**WHAT YOU ARE ASKED TO DO**.
Please give all of the data again, character for character, and drop the pictures.

(SOURCE DATA begins)

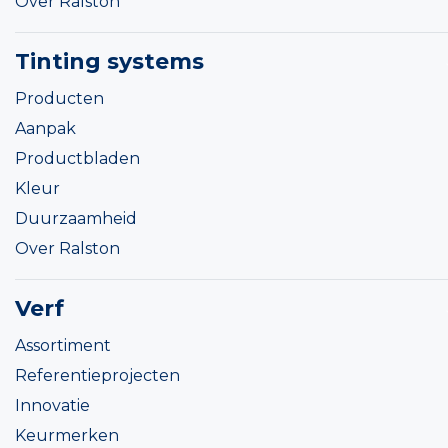
Over Ralston
Tinting systems
Producten
Aanpak
Productbladen
Kleur
Duurzaamheid
Over Ralston
Verf
Assortiment
Referentieprojecten
Innovatie
Keurmerken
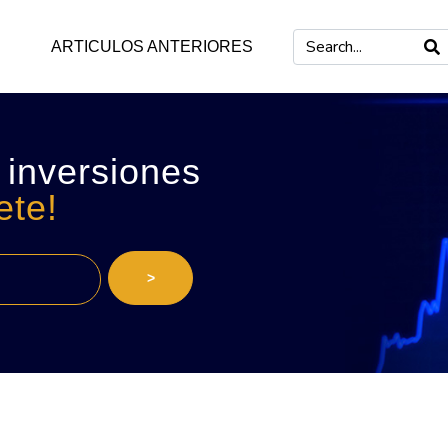
ARTICULOS ANTERIORES
 inversiones
ete!
>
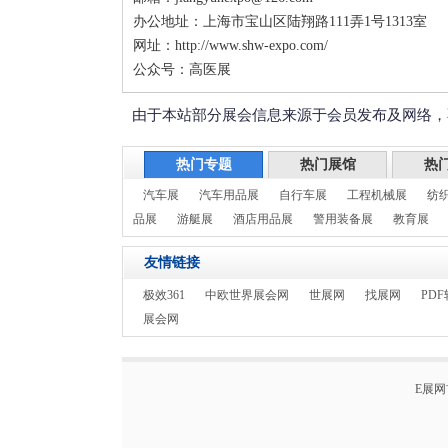
办公地址：上海市宝山区陆翔路111弄1号1313室
网址：http://www.shw-expo.com/
公众号：高医展
由于本站部分展会信息来源于会员发布及网络，
热门专题
热门展馆
热
汽车展
汽车用品展
自行车展
工程机械展
纺
品展
游艇展
酒店用品展
警用装备展
教育展
友情链接
极效361
中欧世界展会网
世展网
找展网
PDF
展会网
E展网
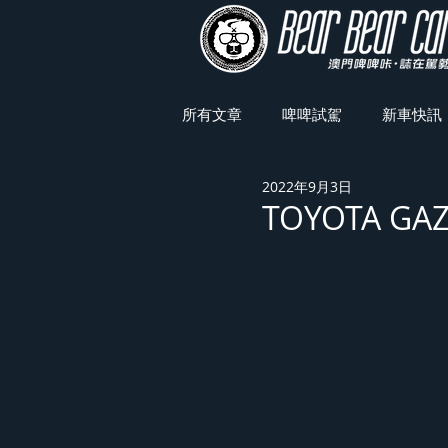
所有文章
啤啤試駕
新車快訊
2022年9月3日
車展焦點
TOYOTA GA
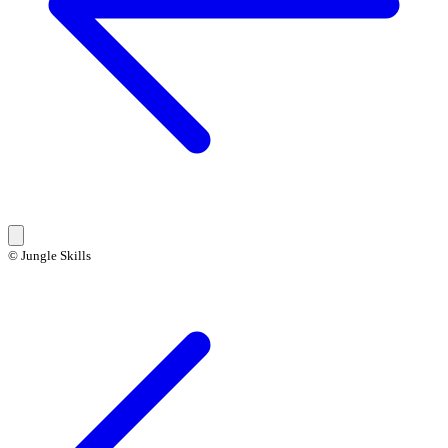
© Jungle Skills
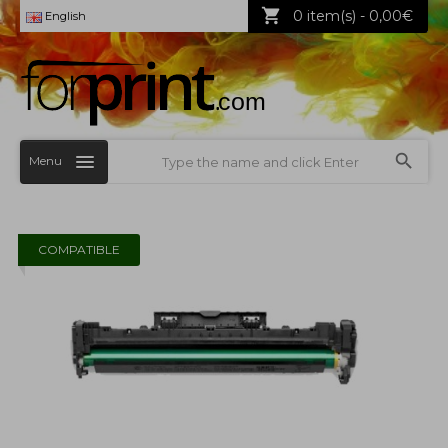
0 item(s) - 0,00€
English
Menu
COMPATIBLE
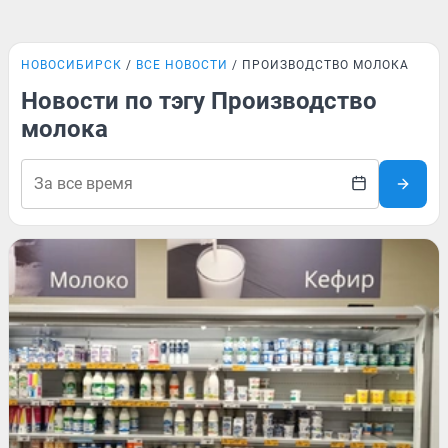
НОВОСИБИРСК
ВСЕ НОВОСТИ
ПРОИЗВОДСТВО МОЛОКА
Новости по тэгу Производство
молока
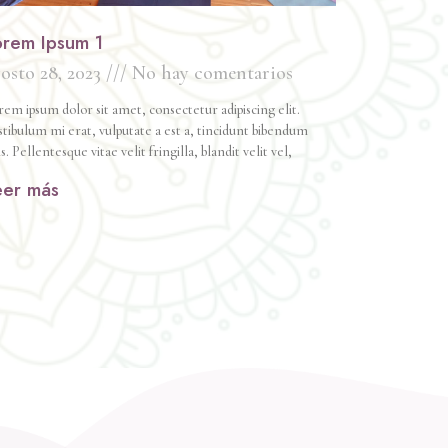
orem Ipsum 1
osto 28, 2023
No hay comentarios
em ipsum dolor sit amet, consectetur adipiscing elit.
tibulum mi erat, vulputate a est a, tincidunt bibendum
is. Pellentesque vitae velit fringilla, blandit velit vel,
eer más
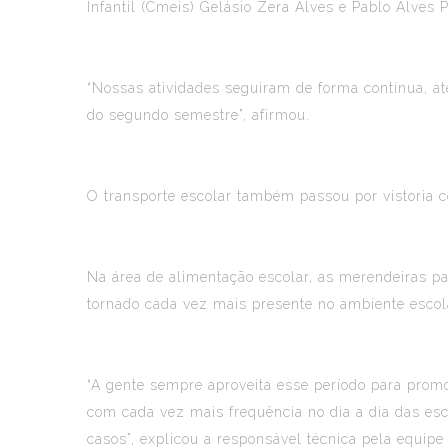
Infantil (Cmeis) Gelásio Zera Alves e Pablo Alves 
“Nossas atividades seguiram de forma contínua, a
do segundo semestre”, afirmou.
O transporte escolar também passou por vistoria co
Na área de alimentação escolar, as merendeiras pa
tornado cada vez mais presente no ambiente escol
“A gente sempre aproveita esse período para pro
com cada vez mais frequência no dia a dia das es
casos”, explicou a responsável técnica pela equipe 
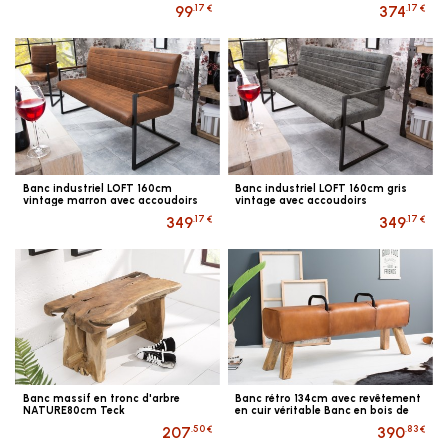
.17 €
.17 €
99
374
Banc industriel LOFT 160cm
Banc industriel LOFT 160cm gris
vintage marron avec accoudoirs
vintage avec accoudoirs
.17 €
.17 €
349
349
Banc massif en tronc d'arbre
Banc rétro 134cm avec revêtement
NATURE80cm Teck
en cuir véritable Banc en bois de
manguier
.50 €
.83 €
207
390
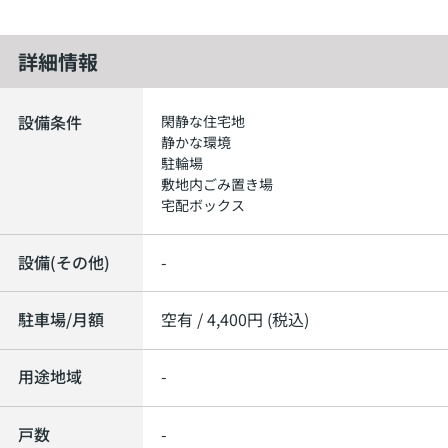
詳細情報
設備条件
閑静な住宅地
静かな環境
駐輪場
敷地内ごみ置き場
宅配ボックス
設備(その他)
-
駐車場/月額
空有 / 4,400円 (税込)
用途地域
-
戸数
-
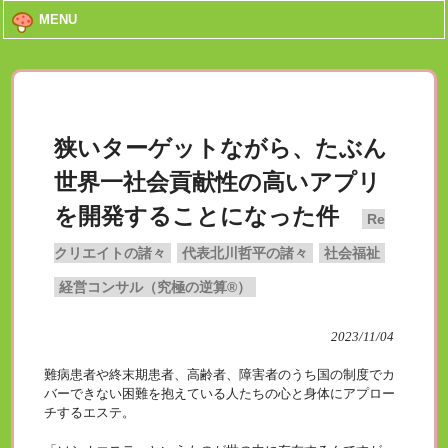
MENU
狭いターゲットながら、たぶん
世界一社会貢献性の高いアプリ
を開発することになった件
Re
クリエイトの諸々
代表北川哲平の諸々
社会福祉
経営コンサル（究極の逆算®）
2023/11/04
難病患者や終末期患者、高齢者、障害者のうち国の制度でカ
バーできない困難を抱えている人たちの心と身体にアプロー
チするエステ。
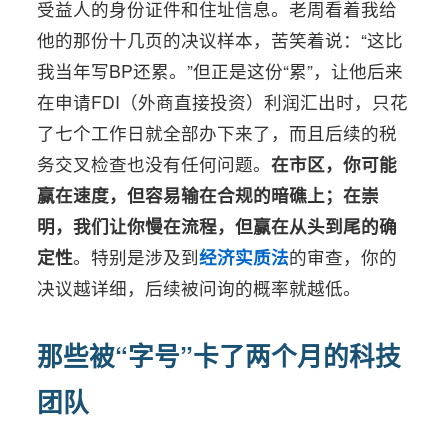
受益人的身份证件和住址信息。老周看着我给
他的那份十几页的决议样本，苦笑着说：“这比
我当年写BP还累。”但正是这份“累”，让他后来
在申请FDI（外商直接投资）利润汇出时，只花
了七个工作日就全部办下来了，而且后续的税
务交叉检查也没有任何问题。
在市区，你可能
赢在速度，但容易输在合规的暗礁上；在崇
明，我们让你慢在流程，但赢在从头到尾的确
定性
。特别是涉及到
经济实质法
的审查，你的
决议越详细，后续被问询的概率就越低。
那些被“字号”卡了两个月的科技
团队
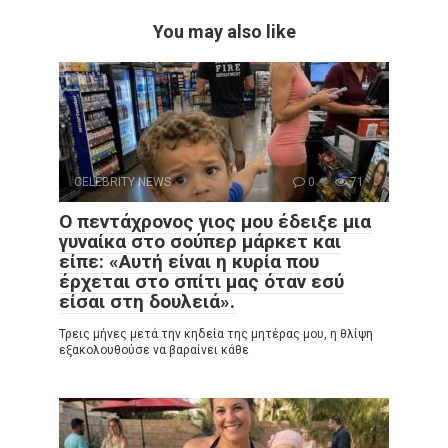
You may also like
CELEBRITY NEWS
0
71
Ο πεντάχρονος γιος μου έδειξε μια
γυναίκα στο σούπερ μάρκετ και
είπε: «Αυτή είναι η κυρία που
έρχεται στο σπίτι μας όταν εσύ
είσαι στη δουλειά».
Τρεις μήνες μετά την κηδεία της μητέρας μου, η θλίψη
εξακολουθούσε να βαραίνει κάθε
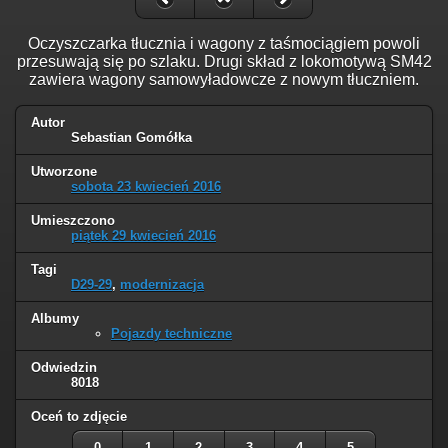
Oczyszczarka tłucznia i wagony z taśmociągiem powoli
przesuwają się po szlaku. Drugi skład z lokomotywą SM42
zawiera wagony samowyładowcze z nowym tłuczniem.
Autor
Sebastian Gomółka
Utworzone
sobota 23 kwiecień 2016
Umieszczono
piątek 29 kwiecień 2016
Tagi
D29-29
,
modernizacja
Albumy
Pojazdy techniczne
Odwiedzin
8018
Oceń to zdjęcie
0
1
2
3
4
5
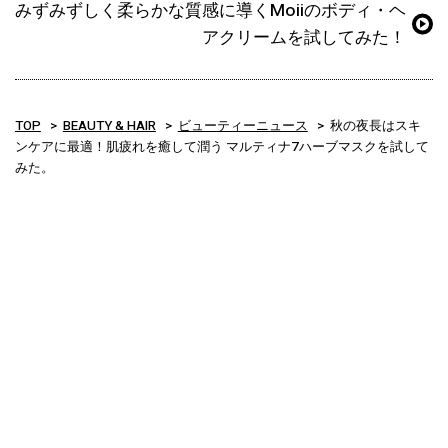
みずみずしく柔らかな質感に導くMoiiのボディ・ヘ
アクリームを試してみた！
TOP
BEAUTY & HAIR
ビューティーニュース
秋の夜長はスキ
ンケアに最適！肌疲れを癒して潤う マルティナ7ハーブマスクを試して
みた。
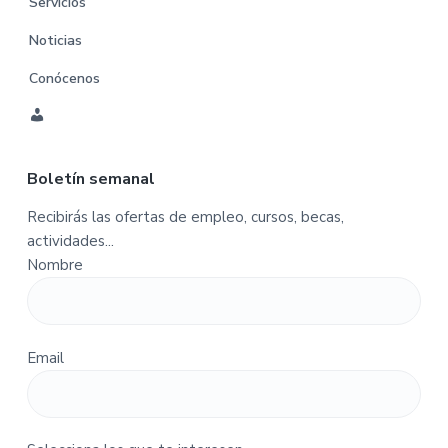
Servicios
Noticias
Conócenos
C
u
Boletín semanal
e
n
Recibirás las ofertas de empleo, cursos, becas,
t
actividades...
a
Nombre
-
P
e
d
Email
i
d
o
s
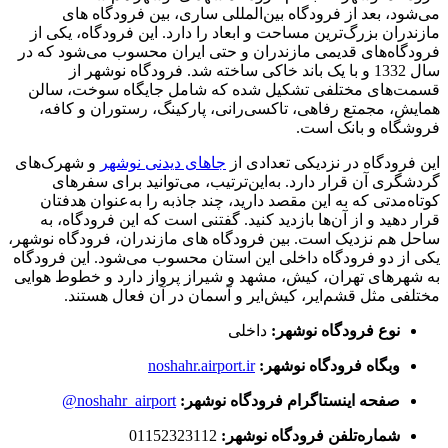
می‌شود، بعد از فرودگاه بین‌المللی ساری، بین فرودگاه های
مازندران بزرگ‌ترین مساحت و ابعاد را دارد. این فرودگاه، یکی از
فرودگاه‌های قدیمی مازندران و حتی ایران محسوب می‌شود که در
سال 1332 و با یک باند خاکی ساخته شد. فرودگاه نوشهر از
قسمت‌های مختلفی تشکیل شده که شامل جایگاه سوخت، سالن
همایش، مجمتع رفاهی، تاکسی‌رانی، پارکینگ، رستوران و کافه،
فروشگاه و بانک است.
این فرودگاه در نزدیکی تعدادی از
جاهای دیدنی نوشهر
و شهرک‌های
گردشگری آن قرار دارد. به‌این‌ترتیب، می‌توانید برای سفرهای
کوتاه‌مدتی که به این مقصد دارید، چند جاذبه را به‌عنوان هدفتان
قرار دهید و از آن‌ها بازدید کنید. گفتنی است که این فرودگاه، به
ساحل هم نزدیک است. بین فرودگاه های مازندران، فرودگاه نوشهر،
یکی از دو فرودگاه داخلی این استان محسوب می‌شود. این فرودگاه
به شهرهای تهران، کیش، مشهد و شیراز پرواز دارد و خطوط هوایی
مختلفی مثل قشم‌ایر، کیش‌ایر و آسمان در آن فعال هستند.
نوع فرودگاه نوشهر:
داخلی
وبگاه فرودگاه نوشهر:
noshahr.airport.ir
صفحه اینستاگرام فرودگاه نوشهر:
noshahr_airport@
شماره‌تلفن فرودگاه نوشهر:
01152323112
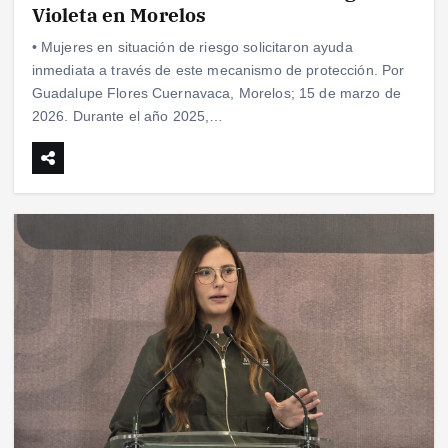
Violeta en Morelos
• Mujeres en situación de riesgo solicitaron ayuda
inmediata a través de este mecanismo de protección. Por
Guadalupe Flores Cuernavaca, Morelos; 15 de marzo de
2026. Durante el año 2025,…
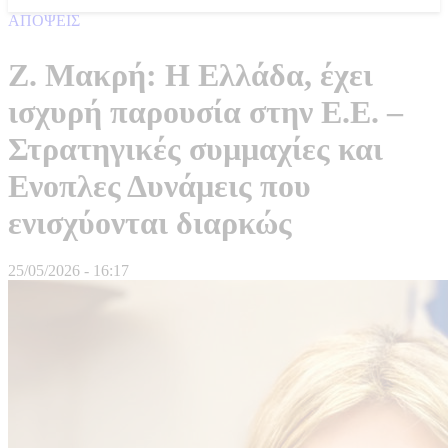
ΑΠΟΨΕΙΣ
Ζ. Μακρή: Η Ελλάδα, έχει
ισχυρή παρουσία στην Ε.Ε. –
Στρατηγικές συµµαχίες και
Ενοπλες Δυνάµεις που
ενισχύονται διαρκώς
25/05/2026 - 16:17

(SOURCE DATA ends)

**YOUR SOLUTION**.
Over Ralston
Tinting systems
Producten
Aanpak
Productbladen
Kleur
Duurzaamheid
Over Ralston
Verf
Assortiment
Referentieprojecten
Innovatie
Keurmerken
ARTICULOS ANTERIORES
 inversiones
ete!
>
办公地址：上海市宝山区陆翔路111弄1号1313室
网址：http://www.shw-expo.com/
公众号：高医展
由于本站部分展会信息来源于会员发布及网络，
热门专题
热门展馆
热
汽车展
汽车用品展
自行车展
工程机械展
纺
品展
游艇展
酒店用品展
警用装备展
教育展
友情链接
极效361
中欧世界展会网
世展网
找展网
PDF
展会网
E展网
所有文章
啤啤試駕
新車快訊
2022年9月3日
車展焦點
TOYOTA GA
© Jungle Skills
0 item(s) - 0,00€
English
Menu
COMPATIBLE
НОВОСИБИРСК
ВСЕ НОВОСТИ
ПРОИЗВОДСТВО МОЛОКА
Новости по тэгу Производство
молока
orem Ipsum 1
osto 28, 2023
No hay comentarios
em ipsum dolor sit amet, consectetur adipiscing elit.
tibulum mi erat, vulputate a est a, tincidunt bibendum
is. Pellentesque vitae velit fringilla, blandit velit vel,
eer más
Infantil (Cmeis) Gelásio Zera Alves e Pablo Alves 
“Nossas atividades seguiram de forma contínua, a
do segundo semestre”, afirmou.
O transporte escolar também passou por vistoria co
Na área de alimentação escolar, as merendeiras pa
tornado cada vez mais presente no ambiente escol
“A gente sempre aproveita esse período para pro
com cada vez mais frequência no dia a dia das es
casos”, explicou a responsável técnica pela equipe 
.17 €
.17 €
99
374
Banc industriel LOFT 160cm
Banc industriel LOFT 160cm gris
vintage marron avec accoudoirs
vintage avec accoudoirs
.17 €
.17 €
349
349
Banc massif en tronc d'arbre
Banc rétro 134cm avec revêtement
NATURE80cm Teck
en cuir véritable Banc en bois de
manguier
.50 €
.83 €
207
390
詳細情報
設備条件
閑静な住宅地
静かな環境
駐輪場
敷地内ごみ置き場
宅配ボックス
設備(その他)
-
駐車場/月額
空有 / 4,400円 (税込)
用途地域
-
戸数
-
MENU
狭いターゲットながら、たぶん
世界一社会貢献性の高いアプリ
を開発することになった件
Re
クリエイトの諸々
代表北川哲平の諸々
社会福祉
経営コンサル（究極の逆算®）
2023/11/04
難病患者や終末期患者、高齢者、障害者のうち国の制度でカ
バーできない困難を抱えている人たちの心と身体にアプロー
チするエステ。
受益人的身份证件和住址信息。老周看着我给
他的那份十几页的决议样本，苦笑着说：“这比
我当年写BP还累。”但正是这份“累”，让他后来
在申请FDI（外商直接投资）利润汇出时，只花
了七个工作日就全部办下来了，而且后续的税
务交叉检查也没有任何问题。
在市区，你可能
赢在速度，但容易输在合规的暗礁上；在崇
明，我们让你慢在流程，但赢在从头到尾的确
定性
。特别是涉及到
经济实质法
的审查，你的
决议越详细，后续被问询的概率就越低。
那些被“字号”卡了两个月的科技
团队
You may also like
CELEBRITY NEWS
0
71
Ο πεντάχρονος γιος μου έδειξε μια
γυναίκα στο σούπερ μάρκετ και
είπε: «Αυτή είναι η κυρία που
έρχεται στο σπίτι μας όταν εσύ
είσαι στη δουλειά».
Τρεις μήνες μετά την κηδεία της μητέρας μου, η θλίψη
εξακολουθούσε να βαραίνει κάθε
Oczyszczarka tłucznia i wagony z taśmociągiem powoli
przesuwają się po szlaku. Drugi skład z lokomotywą SM42
zawiera wagony samowyładowcze z nowym tłuczniem.
Autor
Sebastian Gomółka
Utworzone
sobota 23 kwiecień 2016
Umieszczono
piątek 29 kwiecień 2016
Tagi
D29-29
,
modernizacja
Albumy
Pojazdy techniczne
Odwiedzin
8018
Oceń to zdjęcie
0
1
2
3
4
5
みずみずしく柔らかな質感に導くMoiiのボディ・ヘ
アクリームを試してみた！
TOP
BEAUTY & HAIR
ビューティーニュース
秋の夜長はスキ
ンケアに最適！肌疲れを癒して潤う マルティナ7ハーブマスクを試して
みた。
Servicios
Noticias
Conócenos
C
u
Boletín semanal
e
n
Recibirás las ofertas de empleo, cursos, becas,
t
actividades...
a
Nombre
-
P
e
d
Email
i
d
o
s
می‌شود، بعد از فرودگاه بین‌المللی ساری، بین فرودگاه های
مازندران بزرگ‌ترین مساحت و ابعاد را دارد. این فرودگاه، یکی از
فرودگاه‌های قدیمی مازندران و حتی ایران محسوب می‌شود که در
سال 1332 و با یک باند خاکی ساخته شد. فرودگاه نوشهر از
قسمت‌های مختلفی تشکیل شده که شامل جایگاه سوخت، سالن
همایش، مجمتع رفاهی، تاکسی‌رانی، پارکینگ، رستوران و کافه،
فروشگاه و بانک است.
این فرودگاه در نزدیکی تعدادی از
جاهای دیدنی نوشهر
و شهرک‌های
گردشگری آن قرار دارد. به‌این‌ترتیب، می‌توانید برای سفرهای
کوتاه‌مدتی که به این مقصد دارید، چند جاذبه را به‌عنوان هدفتان
قرار دهید و از آن‌ها بازدید کنید. گفتنی است که این فرودگاه، به
ساحل هم نزدیک است. بین فرودگاه های مازندران، فرودگاه نوشهر،
یکی از دو فرودگاه داخلی این استان محسوب می‌شود. این فرودگاه
به شهرهای تهران، کیش، مشهد و شیراز پرواز دارد و خطوط هوایی
مختلفی مثل قشم‌ایر، کیش‌ایر و آسمان در آن فعال هستند.
نوع فرودگاه نوشهر:
داخلی
وبگاه فرودگاه نوشهر:
noshahr.airport.ir
صفحه اینستاگرام فرودگاه نوشهر:
noshahr_airport@
شماره‌تلفن فرودگاه نوشهر:
01152323112
Violeta en Morelos
• Mujeres en situación de riesgo solicitaron ayuda
inmediata a través de este mecanismo de protección. Por
Guadalupe Flores Cuernavaca, Morelos; 15 de marzo de
2026. Durante el año 2025,…
ΑΠΟΨΕΙΣ
Ζ. Μακρή: Η Ελλάδα, έχει
ισχυρή παρουσία στην Ε.Ε. –
Στρατηγικές συµµαχίες και
Ενοπλες Δυνάµεις που
ενισχύονται διαρκώς
25/05/2026 - 16:17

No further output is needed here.